Abb. 3 C+D CT-Thoraxaufnahmen eines spät diagnostizierten Menschen mit HIV, am Tag 18 nach Beginn der Therapie einer Pneumocystis jiroveci-Pneumonie und Tag 8 nach ART-Start und bei nun erneuter klinischer Beschwerdesymptomatik: neue diffuse beidseitige Oberfeld-Infiltrate (C + D)
Die Pneumocystis-Pneumonie wurde mit hochdosiertem Cotrim behandelt. Nach initialer klinischer Besserung der Dyspnoe wurde am Tag 10 nach Start von Cotrim mit der antiretroviralen Therapie begonnen und zwar mit der Eintabletten-Kombination Bictegravir/Tenofovir Alafenamid/Emtricitabin in Standarddosierung. Ab Tag 18 kam es zum Rückfall der Dyspnoe und neu: Fieber! In der erneut durchgeführten BAL gelingt mikroskopisch weiterhin der Nachweis von Pneumocystis jiroveci, nicht aber für Cytomegalievirus oder typisch bakterielle Erreger (kulturell). Eine erneut durchgeführte CT zeigte neue pulmonale Infiltrate, dieses Mal apikal beidseits betont (Abb. 3 C+D).
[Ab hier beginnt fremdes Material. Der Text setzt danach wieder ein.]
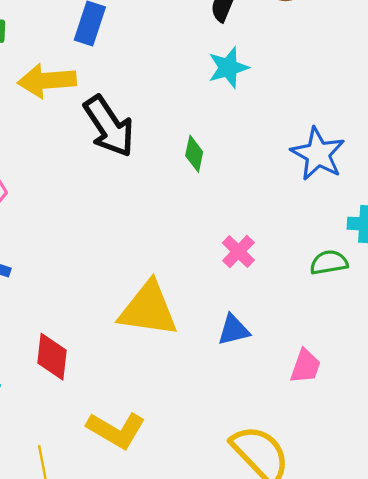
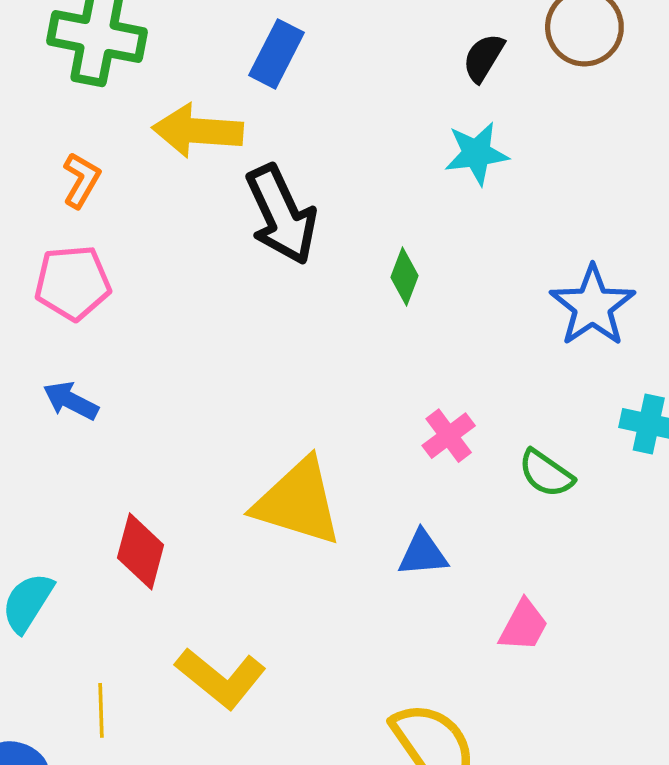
green semicircle: (329, 262) -> (546, 473), moved, turned -144

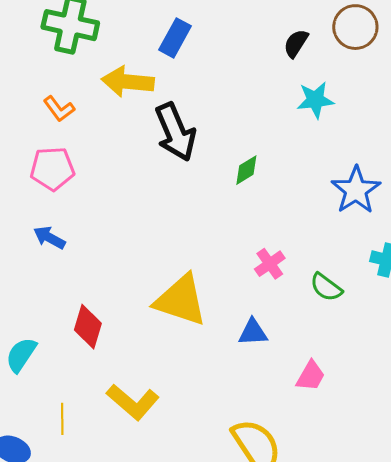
cyan star: (476, 153) -> (315, 100), moved
orange L-shape: (81, 180) -> (59, 109), turned 112
green diamond: (404, 276) -> (246, 170), turned 36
Im Labor findet sich ein deutlicher Abfall der HIV-RNA auf nur noch 9.300 K/mL sowie ein Anstieg der CD4-Zellzahl auf 207/µl (Tag 20 nach Cotrim-Start). Damit ist die Erkrankung nun zu klassifizieren und erfüllt die Kriterien nach French7 für ein „IRIS“.
Was ist IRIS?
Das IRIS (Immun-Rekonstitutions-Inflammations-Syndrom) stellt eine „Regelverletzung“ dar. Ein Dogma in der Medizin lautet: Auf den Beginn der spezifischen, adäquaten Therapie folgt die klinische Verbesserung. Übersetzt in die HIV-Medizin heißt das: Nach Beginn der ART erholt sich der Mensch, HIV-assoziierte Symptome enden. Im Fall eines IRIS ist es umgekehrt. Aufgrund zunehmender HIV-Replikationskontrolle und nachfolgender Erstarkung des Immunsystems (messbar anhand des CD4-Zell-Anstiegs!), bekommt der Spätdiagnostizierte Probleme. Das Immunsystem wehrt sich erstmals aktiv gegen opportunistische Infektionserreger.
Zwei Arten von IRIS
Man unterscheidet zwei Typen von IRIS:
1. „demaskierendes IRIS“: Das Pathogen ist bereits im Körper aktiv, aber noch nicht diagnostiziert und behandelt, was nun aufgrund neuer Symptome möglich wird, und
2. „paradoxes IRIS“: Das Pathogen ist bereits diagnostiziert und behandelt, aber bisher wenig symptomatisch. Aufgrund des immunrekonstitutionsbedingten neuformierenden Angriffs auf vorhandene Targets beginnt eine transiente Verschlechterung des klinischen Zustands.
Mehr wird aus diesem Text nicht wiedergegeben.